Start of Block

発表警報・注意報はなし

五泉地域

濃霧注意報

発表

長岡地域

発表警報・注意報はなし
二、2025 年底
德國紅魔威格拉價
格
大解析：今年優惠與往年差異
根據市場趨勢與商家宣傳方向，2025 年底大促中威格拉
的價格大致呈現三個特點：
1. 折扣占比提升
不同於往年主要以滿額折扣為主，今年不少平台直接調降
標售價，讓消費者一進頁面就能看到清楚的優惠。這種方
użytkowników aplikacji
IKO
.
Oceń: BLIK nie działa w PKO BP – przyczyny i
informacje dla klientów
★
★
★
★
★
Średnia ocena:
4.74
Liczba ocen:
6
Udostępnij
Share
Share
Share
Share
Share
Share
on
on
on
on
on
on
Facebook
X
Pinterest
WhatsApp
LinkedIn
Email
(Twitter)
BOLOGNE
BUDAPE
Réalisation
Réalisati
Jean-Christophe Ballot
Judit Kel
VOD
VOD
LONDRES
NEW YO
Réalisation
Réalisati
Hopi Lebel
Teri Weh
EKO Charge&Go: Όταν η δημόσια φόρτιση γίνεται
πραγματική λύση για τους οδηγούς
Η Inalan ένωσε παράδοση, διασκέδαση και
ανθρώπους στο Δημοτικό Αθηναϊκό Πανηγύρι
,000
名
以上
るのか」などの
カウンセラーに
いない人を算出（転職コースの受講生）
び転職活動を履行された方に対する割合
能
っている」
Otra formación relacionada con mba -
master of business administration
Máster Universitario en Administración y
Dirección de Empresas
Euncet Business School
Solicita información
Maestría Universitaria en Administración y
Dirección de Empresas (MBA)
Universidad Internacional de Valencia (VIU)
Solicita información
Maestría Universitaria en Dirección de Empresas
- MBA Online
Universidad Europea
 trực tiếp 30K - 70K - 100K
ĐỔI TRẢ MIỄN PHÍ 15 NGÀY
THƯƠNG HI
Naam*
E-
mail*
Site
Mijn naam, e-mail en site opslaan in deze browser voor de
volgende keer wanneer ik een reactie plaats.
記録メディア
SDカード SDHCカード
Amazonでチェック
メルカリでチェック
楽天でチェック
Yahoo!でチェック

End of Block

» Exercise brief
Restate every line of the data word for word.

» Answer space
発表警報・注意報はなし

五泉地域

濃霧注意報

発表

長岡地域

発表警報・注意報はなし
二、2025 年底
德國紅魔威格拉價
格
大解析：今年優惠與往年差異
根據市場趨勢與商家宣傳方向，2025 年底大促中威格拉
的價格大致呈現三個特點：
1. 折扣占比提升
不同於往年主要以滿額折扣為主，今年不少平台直接調降
標售價，讓消費者一進頁面就能看到清楚的優惠。這種方
użytkowników aplikacji
IKO
.
Oceń: BLIK nie działa w PKO BP – przyczyny i
informacje dla klientów
★
★
★
★
★
Średnia ocena:
4.74
Liczba ocen:
6
Udostępnij
Share
Share
Share
Share
Share
Share
on
on
on
on
on
on
Facebook
X
Pinterest
WhatsApp
LinkedIn
Email
(Twitter)
BOLOGNE
BUDAPE
Réalisation
Réalisati
Jean-Christophe Ballot
Judit Kel
VOD
VOD
LONDRES
NEW YO
Réalisation
Réalisati
Hopi Lebel
Teri Weh
EKO Charge&Go: Όταν η δημόσια φόρτιση γίνεται
πραγματική λύση για τους οδηγούς
Η Inalan ένωσε παράδοση, διασκέδαση και
ανθρώπους στο Δημοτικό Αθηναϊκό Πανηγύρι
,000
名
以上
るのか」などの
カウンセラーに
いない人を算出（転職コースの受講生）
び転職活動を履行された方に対する割合
能
っている」
Otra formación relacionada con mba -
master of business administration
Máster Universitario en Administración y
Dirección de Empresas
Euncet Business School
Solicita información
Maestría Universitaria en Administración y
Dirección de Empresas (MBA)
Universidad Internacional de Valencia (VIU)
Solicita información
Maestría Universitaria en Dirección de Empresas
- MBA Online
Universidad Europea
 trực tiếp 30K - 70K - 100K
ĐỔI TRẢ MIỄN PHÍ 15 NGÀY
THƯƠNG HI
Naam*
E-
mail*
Site
Mijn naam, e-mail en site opslaan in deze browser voor de
volgende keer wanneer ik een reactie plaats.
記録メディア
SDカード SDHCカード
Amazonでチェック
メルカリでチェック
楽天でチェック
Yahoo!でチェック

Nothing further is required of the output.